Output the entries below exactly as written, omitting pictures.

──────────────────────────────

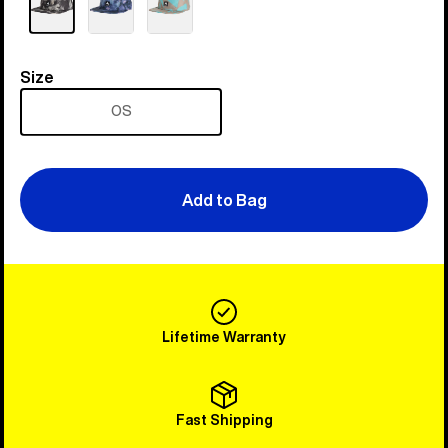
Size
Size
OS
Add to Bag
Lifetime Warranty
Fast Shipping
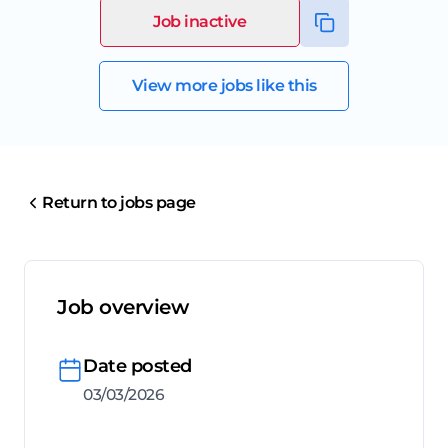
Job inactive
View more jobs like this
Return to jobs page
Job overview
Date posted
03/03/2026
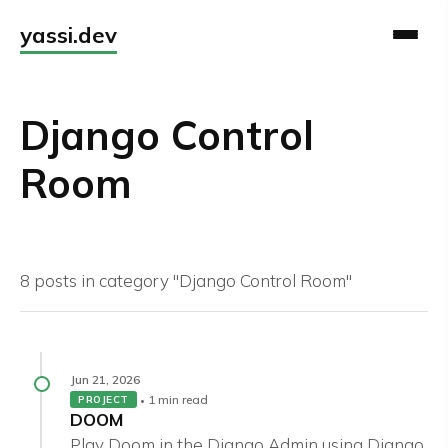
yassi.dev
Django Control
Room
8 posts in category "Django Control Room"
Jun 21, 2026
1 min read
PROJECT
DOOM
Play Doom in the Django Admin using Django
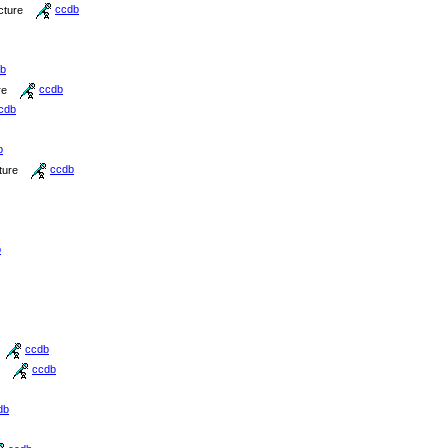
cture
ccdb
b
re
ccdb
cdb
b
ture
ccdb
b
ccdb
ccdb
db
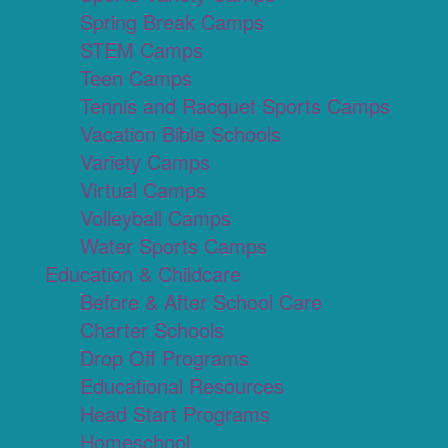
Spring Break Camps
STEM Camps
Teen Camps
Tennis and Racquet Sports Camps
Vacation Bible Schools
Variety Camps
Virtual Camps
Volleyball Camps
Water Sports Camps
Education & Childcare
Before & After School Care
Charter Schools
Drop Off Programs
Educational Resources
Head Start Programs
Homeschool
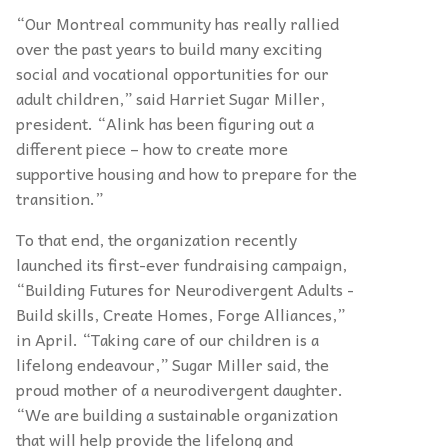
“Our Montreal community has really rallied
over the past years to build many exciting
social and vocational opportunities for our
adult children,” said Harriet Sugar Miller,
president. “Alink has been figuring out a
different piece – how to create more
supportive housing and how to prepare for the
transition.”
To that end, the organization recently
launched its first-ever fundraising campaign,
“Building Futures for Neurodivergent Adults -
Build skills, Create Homes, Forge Alliances,”
in April. “Taking care of our children is a
lifelong endeavour,” Sugar Miller said, the
proud mother of a neurodivergent daughter.
“We are building a sustainable organization
that will help provide the lifelong and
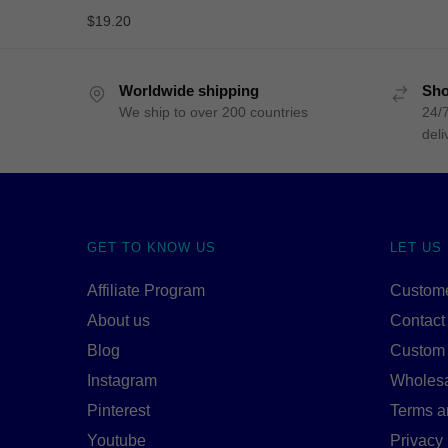
$
19.20
Worldwide shipping
Sho
We ship to over 200 countries
24/7
deli
GET TO KNOW US
LET US
Affiliate Program
Custome
About us
Contact
Blog
Custom
Instagram
Wholes
Pinterest
Terms a
Youtube
Privacy 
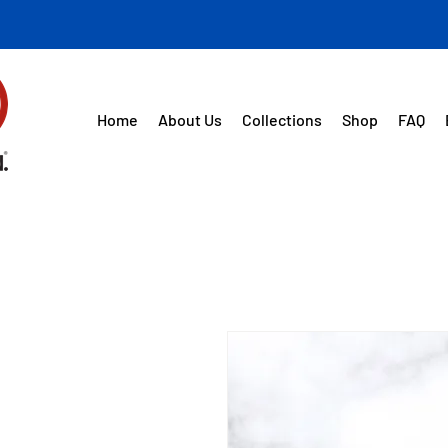
Home
About Us
Collections
Shop
FAQ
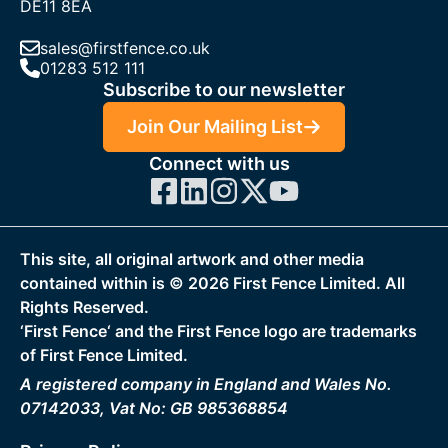
DE11 8EA
sales@firstfence.co.uk
01283 512 111
Subscribe to our newsletter
Join Our Mailing List
Connect with us
This site, all original artwork and other media
contained within is ©
2026
First Fence Limited. All
Rights Reserved.
‘First Fence‘ and the First Fence logo are trademarks
of First Fence Limited.
A registered company in England and Wales No.
07142033, Vat No: GB 985368854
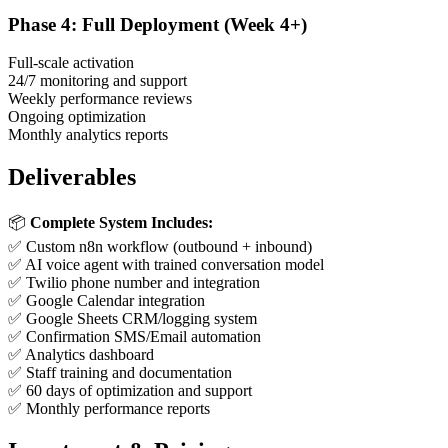
Phase 4: Full Deployment (Week 4+)
Full-scale activation
24/7 monitoring and support
Weekly performance reviews
Ongoing optimization
Monthly analytics reports
Deliverables
📦
Complete System Includes:
✅ Custom n8n workflow (outbound + inbound)
✅ AI voice agent with trained conversation model
✅ Twilio phone number and integration
✅ Google Calendar integration
✅ Google Sheets CRM/logging system
✅ Confirmation SMS/Email automation
✅ Analytics dashboard
✅ Staff training and documentation
✅ 60 days of optimization and support
✅ Monthly performance reports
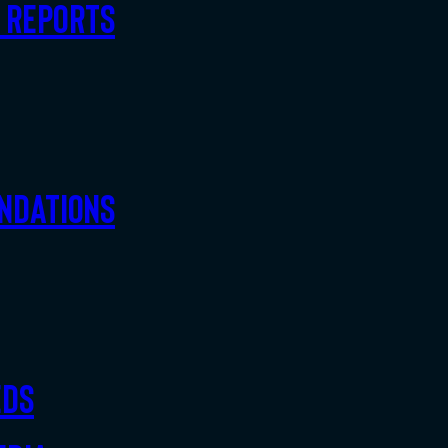
d Reports
ndations
eds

──────────────────────────────

§ **Your response**
Size
Size
OS
Add to Bag
Lifetime Warranty
Fast Shipping
Job inactive
View more jobs like this
Return to jobs page
Job overview
Date posted
03/03/2026
yassi.dev
Django Control
Room
8 posts in category "Django Control Room"
Jun 21, 2026
1 min read
PROJECT
DOOM
Play Doom in the Django Admin using Django
cture
ccdb
b
re
ccdb
cdb
b
ture
ccdb
b
ccdb
ccdb
db
Spring Break Camps
STEM Camps
Teen Camps
Tennis and Racquet Sports Camps
Vacation Bible Schools
Variety Camps
Virtual Camps
Volleyball Camps
Water Sports Camps
Education & Childcare
Before & After School Care
Charter Schools
Drop Off Programs
Educational Resources
Head Start Programs
Homeschool
“Our Montreal community has really rallied
over the past years to build many exciting
social and vocational opportunities for our
adult children,” said Harriet Sugar Miller,
president. “Alink has been figuring out a
different piece – how to create more
supportive housing and how to prepare for the
transition.”
To that end, the organization recently
launched its first-ever fundraising campaign,
“Building Futures for Neurodivergent Adults -
Build skills, Create Homes, Forge Alliances,”
in April. “Taking care of our children is a
lifelong endeavour,” Sugar Miller said, the
proud mother of a neurodivergent daughter.
“We are building a sustainable organization
that will help provide the lifelong and
$
19.20
Worldwide shipping
Sho
We ship to over 200 countries
24/7
deli
GET TO KNOW US
LET US
Affiliate Program
Custome
About us
Contact
Blog
Custom
Instagram
Wholes
Pinterest
Terms a
Youtube
Privacy 
Home
About Us
Collections
Shop
FAQ
DE11 8EA
sales@firstfence.co.uk
01283 512 111
Subscribe to our newsletter
Join Our Mailing List
Connect with us
This site, all original artwork and other media
contained within is ©
2026
First Fence Limited. All
Rights Reserved.
‘First Fence‘ and the First Fence logo are trademarks
of First Fence Limited.
A registered company in England and Wales No.
07142033, Vat No: GB 985368854
Phase 4: Full Deployment (Week 4+)
Full-scale activation
24/7 monitoring and support
Weekly performance reviews
Ongoing optimization
Monthly analytics reports
Deliverables
📦
Complete System Includes:
✅ Custom n8n workflow (outbound + inbound)
✅ AI voice agent with trained conversation model
✅ Twilio phone number and integration
✅ Google Calendar integration
✅ Google Sheets CRM/logging system
✅ Confirmation SMS/Email automation
✅ Analytics dashboard
✅ Staff training and documentation
✅ 60 days of optimization and support
✅ Monthly performance reports
d Reports
ndations
eds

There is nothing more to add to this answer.